-- Opening Marker --

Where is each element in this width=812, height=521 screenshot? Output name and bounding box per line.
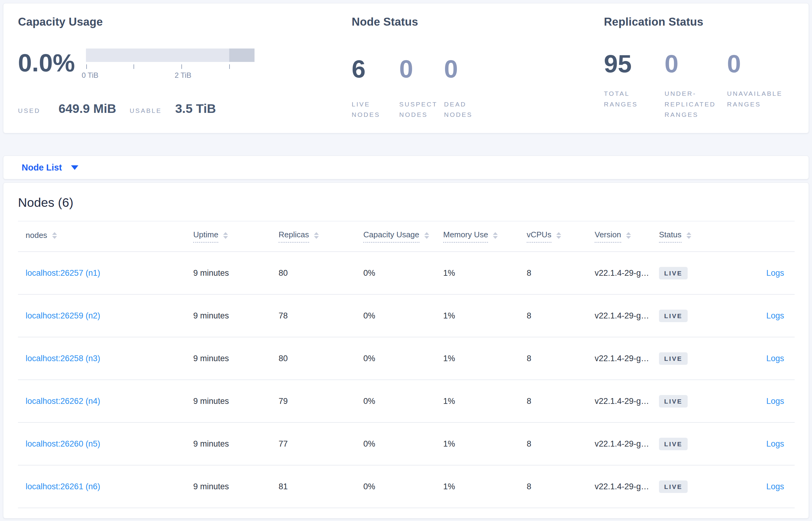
column-header-memory-use[interactable]: Memory Use — [435, 221, 519, 252]
column-header-label[interactable]: Replicas — [279, 230, 309, 243]
version-cell: v22.1.4-29-g… — [587, 337, 651, 380]
view-selector-bar: Node List — [3, 156, 809, 179]
column-header-nodes[interactable]: nodes — [18, 221, 186, 252]
logs-link[interactable]: Logs — [766, 354, 784, 363]
version-cell: v22.1.4-29-g… — [587, 252, 651, 294]
sort-icon[interactable] — [556, 232, 561, 239]
node-link[interactable]: localhost:26261 (n6) — [26, 482, 100, 491]
column-header-version[interactable]: Version — [587, 221, 651, 252]
column-header-label[interactable]: Capacity Usage — [363, 230, 420, 243]
logs-link[interactable]: Logs — [766, 268, 784, 277]
uptime-cell: 9 minutes — [186, 337, 271, 380]
table-header-row: nodes Uptime Replicas Capacity Usage Mem… — [18, 221, 795, 252]
column-header-label[interactable]: Memory Use — [443, 230, 488, 243]
logs-link[interactable]: Logs — [766, 311, 784, 320]
nodes-table-card: Nodes (6) nodes Uptime Replicas Capacity… — [3, 182, 809, 519]
unavailable-ranges-count: 0 — [727, 51, 741, 76]
suspect-nodes-label: SUSPECT NODES — [399, 99, 440, 120]
table-row: localhost:26257 (n1) 9 minutes 80 0% 1% … — [18, 252, 795, 294]
capacity-bar-reserved-segment — [229, 48, 255, 62]
version-cell: v22.1.4-29-g… — [587, 423, 651, 465]
column-header-uptime[interactable]: Uptime — [186, 221, 271, 252]
column-header-status[interactable]: Status — [651, 221, 759, 252]
node-link[interactable]: localhost:26260 (n5) — [26, 439, 100, 448]
logs-link[interactable]: Logs — [766, 397, 784, 406]
status-badge: LIVE — [659, 395, 688, 408]
unavailable-ranges-label: UNAVAILABLE RANGES — [727, 88, 783, 110]
capacity-usage-section: Capacity Usage 0.0% 0 TiB 2 TiB USED 649… — [18, 16, 352, 120]
dead-nodes-label: DEAD NODES — [444, 99, 485, 120]
status-badge: LIVE — [659, 438, 688, 450]
replication-status-section: Replication Status 95 0 0 TOTAL RANGES U… — [604, 16, 794, 120]
uptime-cell: 9 minutes — [186, 380, 271, 423]
replicas-cell: 80 — [271, 337, 356, 380]
column-header-logs — [759, 221, 795, 252]
axis-tick — [181, 64, 182, 69]
replicas-cell: 77 — [271, 423, 356, 465]
capacity-cell: 0% — [356, 380, 435, 423]
table-row: localhost:26259 (n2) 9 minutes 78 0% 1% … — [18, 294, 795, 337]
sort-icon[interactable] — [223, 232, 228, 239]
column-header-label[interactable]: vCPUs — [527, 230, 551, 243]
axis-tick — [229, 64, 230, 69]
memory-cell: 1% — [435, 380, 519, 423]
sort-icon[interactable] — [314, 232, 319, 239]
vcpus-cell: 8 — [519, 465, 587, 508]
capacity-cell: 0% — [356, 423, 435, 465]
node-link[interactable]: localhost:26262 (n4) — [26, 397, 100, 406]
under-replicated-ranges-label: UNDER-REPLICATED RANGES — [665, 88, 721, 120]
version-cell: v22.1.4-29-g… — [587, 294, 651, 337]
replication-status-title: Replication Status — [604, 16, 794, 28]
live-nodes-label: LIVE NODES — [352, 99, 393, 120]
capacity-cell: 0% — [356, 337, 435, 380]
used-label: USED — [18, 106, 58, 116]
used-value: 649.9 MiB — [58, 101, 116, 116]
nodes-table-body: localhost:26257 (n1) 9 minutes 80 0% 1% … — [18, 252, 795, 508]
node-link[interactable]: localhost:26259 (n2) — [26, 311, 100, 320]
column-header-label[interactable]: Uptime — [193, 230, 218, 243]
axis-tick-label-2: 2 TiB — [175, 71, 191, 80]
uptime-cell: 9 minutes — [186, 465, 271, 508]
usable-value: 3.5 TiB — [175, 101, 216, 116]
live-nodes-count: 6 — [352, 56, 399, 82]
replicas-cell: 78 — [271, 294, 356, 337]
sort-icon[interactable] — [493, 232, 498, 239]
column-header-replicas[interactable]: Replicas — [271, 221, 356, 252]
column-header-label[interactable]: nodes — [26, 231, 47, 243]
sort-icon[interactable] — [626, 232, 631, 239]
table-row: localhost:26258 (n3) 9 minutes 80 0% 1% … — [18, 337, 795, 380]
capacity-bar-track — [86, 48, 255, 62]
dead-nodes-count: 0 — [444, 56, 458, 82]
replicas-cell: 81 — [271, 465, 356, 508]
memory-cell: 1% — [435, 294, 519, 337]
column-header-label[interactable]: Status — [659, 230, 682, 243]
vcpus-cell: 8 — [519, 337, 587, 380]
uptime-cell: 9 minutes — [186, 423, 271, 465]
table-row: localhost:26261 (n6) 9 minutes 81 0% 1% … — [18, 465, 795, 508]
capacity-cell: 0% — [356, 294, 435, 337]
suspect-nodes-count: 0 — [399, 56, 444, 82]
column-header-label[interactable]: Version — [595, 230, 621, 243]
memory-cell: 1% — [435, 465, 519, 508]
vcpus-cell: 8 — [519, 380, 587, 423]
sort-icon[interactable] — [52, 232, 57, 239]
sort-icon[interactable] — [424, 232, 429, 239]
cluster-summary-panel: Capacity Usage 0.0% 0 TiB 2 TiB USED 649… — [3, 3, 809, 133]
node-link[interactable]: localhost:26257 (n1) — [26, 268, 100, 277]
version-cell: v22.1.4-29-g… — [587, 380, 651, 423]
capacity-usage-title: Capacity Usage — [18, 16, 352, 28]
node-link[interactable]: localhost:26258 (n3) — [26, 354, 100, 363]
under-replicated-ranges-count: 0 — [665, 51, 727, 76]
capacity-used-percent: 0.0% — [18, 50, 75, 75]
memory-cell: 1% — [435, 423, 519, 465]
node-list-dropdown[interactable]: Node List — [22, 163, 78, 173]
sort-icon[interactable] — [687, 232, 691, 239]
version-cell: v22.1.4-29-g… — [587, 465, 651, 508]
logs-link[interactable]: Logs — [766, 439, 784, 448]
memory-cell: 1% — [435, 337, 519, 380]
column-header-capacity-usage[interactable]: Capacity Usage — [356, 221, 435, 252]
axis-tick — [134, 64, 134, 69]
logs-link[interactable]: Logs — [766, 482, 784, 491]
node-list-dropdown-label[interactable]: Node List — [22, 163, 62, 173]
column-header-vcpus[interactable]: vCPUs — [519, 221, 587, 252]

-- Closing Marker --

_TASK TO COMPLETE_: I would like the material repeated in full and exactly, with its images omitted.

_TASK RESPONSE_:
Where is each element in this width=812, height=521 screenshot? Output name and bounding box per line.
column-header-memory-use[interactable]: Memory Use — [435, 221, 519, 252]
column-header-label[interactable]: Replicas — [279, 230, 309, 243]
version-cell: v22.1.4-29-g… — [587, 337, 651, 380]
view-selector-bar: Node List — [3, 156, 809, 179]
column-header-nodes[interactable]: nodes — [18, 221, 186, 252]
logs-link[interactable]: Logs — [766, 354, 784, 363]
version-cell: v22.1.4-29-g… — [587, 252, 651, 294]
sort-icon[interactable] — [556, 232, 561, 239]
node-link[interactable]: localhost:26261 (n6) — [26, 482, 100, 491]
column-header-version[interactable]: Version — [587, 221, 651, 252]
column-header-label[interactable]: Capacity Usage — [363, 230, 420, 243]
logs-link[interactable]: Logs — [766, 268, 784, 277]
uptime-cell: 9 minutes — [186, 337, 271, 380]
table-header-row: nodes Uptime Replicas Capacity Usage Mem… — [18, 221, 795, 252]
column-header-label[interactable]: Memory Use — [443, 230, 488, 243]
logs-link[interactable]: Logs — [766, 311, 784, 320]
nodes-table-card: Nodes (6) nodes Uptime Replicas Capacity… — [3, 182, 809, 519]
unavailable-ranges-count: 0 — [727, 51, 741, 76]
suspect-nodes-label: SUSPECT NODES — [399, 99, 440, 120]
table-row: localhost:26257 (n1) 9 minutes 80 0% 1% … — [18, 252, 795, 294]
capacity-bar-reserved-segment — [229, 48, 255, 62]
version-cell: v22.1.4-29-g… — [587, 423, 651, 465]
column-header-uptime[interactable]: Uptime — [186, 221, 271, 252]
column-header-status[interactable]: Status — [651, 221, 759, 252]
node-link[interactable]: localhost:26260 (n5) — [26, 439, 100, 448]
logs-link[interactable]: Logs — [766, 397, 784, 406]
status-badge: LIVE — [659, 395, 688, 408]
unavailable-ranges-label: UNAVAILABLE RANGES — [727, 88, 783, 110]
capacity-usage-section: Capacity Usage 0.0% 0 TiB 2 TiB USED 649… — [18, 16, 352, 120]
dead-nodes-label: DEAD NODES — [444, 99, 485, 120]
status-badge: LIVE — [659, 438, 688, 450]
replication-status-section: Replication Status 95 0 0 TOTAL RANGES U… — [604, 16, 794, 120]
uptime-cell: 9 minutes — [186, 380, 271, 423]
replicas-cell: 80 — [271, 337, 356, 380]
column-header-logs — [759, 221, 795, 252]
axis-tick — [181, 64, 182, 69]
replicas-cell: 77 — [271, 423, 356, 465]
capacity-cell: 0% — [356, 380, 435, 423]
table-row: localhost:26259 (n2) 9 minutes 78 0% 1% … — [18, 294, 795, 337]
sort-icon[interactable] — [223, 232, 228, 239]
column-header-label[interactable]: vCPUs — [527, 230, 551, 243]
axis-tick — [229, 64, 230, 69]
memory-cell: 1% — [435, 380, 519, 423]
sort-icon[interactable] — [314, 232, 319, 239]
vcpus-cell: 8 — [519, 465, 587, 508]
capacity-cell: 0% — [356, 423, 435, 465]
node-link[interactable]: localhost:26262 (n4) — [26, 397, 100, 406]
under-replicated-ranges-label: UNDER-REPLICATED RANGES — [665, 88, 721, 120]
version-cell: v22.1.4-29-g… — [587, 294, 651, 337]
replication-status-title: Replication Status — [604, 16, 794, 28]
live-nodes-label: LIVE NODES — [352, 99, 393, 120]
capacity-cell: 0% — [356, 337, 435, 380]
used-label: USED — [18, 106, 58, 116]
used-value: 649.9 MiB — [58, 101, 116, 116]
nodes-table-body: localhost:26257 (n1) 9 minutes 80 0% 1% … — [18, 252, 795, 508]
node-link[interactable]: localhost:26259 (n2) — [26, 311, 100, 320]
column-header-label[interactable]: Uptime — [193, 230, 218, 243]
axis-tick-label-2: 2 TiB — [175, 71, 191, 80]
uptime-cell: 9 minutes — [186, 465, 271, 508]
usable-value: 3.5 TiB — [175, 101, 216, 116]
live-nodes-count: 6 — [352, 56, 399, 82]
replicas-cell: 78 — [271, 294, 356, 337]
sort-icon[interactable] — [493, 232, 498, 239]
column-header-replicas[interactable]: Replicas — [271, 221, 356, 252]
column-header-label[interactable]: nodes — [26, 231, 47, 243]
sort-icon[interactable] — [626, 232, 631, 239]
table-row: localhost:26258 (n3) 9 minutes 80 0% 1% … — [18, 337, 795, 380]
capacity-bar-track — [86, 48, 255, 62]
dead-nodes-count: 0 — [444, 56, 458, 82]
replicas-cell: 81 — [271, 465, 356, 508]
memory-cell: 1% — [435, 294, 519, 337]
column-header-label[interactable]: Status — [659, 230, 682, 243]
vcpus-cell: 8 — [519, 337, 587, 380]
uptime-cell: 9 minutes — [186, 423, 271, 465]
table-row: localhost:26261 (n6) 9 minutes 81 0% 1% … — [18, 465, 795, 508]
capacity-cell: 0% — [356, 294, 435, 337]
suspect-nodes-count: 0 — [399, 56, 444, 82]
column-header-label[interactable]: Version — [595, 230, 621, 243]
memory-cell: 1% — [435, 465, 519, 508]
vcpus-cell: 8 — [519, 380, 587, 423]
sort-icon[interactable] — [52, 232, 57, 239]
sort-icon[interactable] — [424, 232, 429, 239]
cluster-summary-panel: Capacity Usage 0.0% 0 TiB 2 TiB USED 649… — [3, 3, 809, 133]
node-link[interactable]: localhost:26257 (n1) — [26, 268, 100, 277]
version-cell: v22.1.4-29-g… — [587, 380, 651, 423]
capacity-usage-title: Capacity Usage — [18, 16, 352, 28]
node-link[interactable]: localhost:26258 (n3) — [26, 354, 100, 363]
under-replicated-ranges-count: 0 — [665, 51, 727, 76]
capacity-used-percent: 0.0% — [18, 50, 75, 75]
memory-cell: 1% — [435, 423, 519, 465]
node-list-dropdown[interactable]: Node List — [22, 163, 78, 173]
sort-icon[interactable] — [687, 232, 691, 239]
version-cell: v22.1.4-29-g… — [587, 465, 651, 508]
logs-link[interactable]: Logs — [766, 439, 784, 448]
memory-cell: 1% — [435, 337, 519, 380]
column-header-capacity-usage[interactable]: Capacity Usage — [356, 221, 435, 252]
axis-tick — [134, 64, 134, 69]
logs-link[interactable]: Logs — [766, 482, 784, 491]
node-list-dropdown-label[interactable]: Node List — [22, 163, 62, 173]
column-header-vcpus[interactable]: vCPUs — [519, 221, 587, 252]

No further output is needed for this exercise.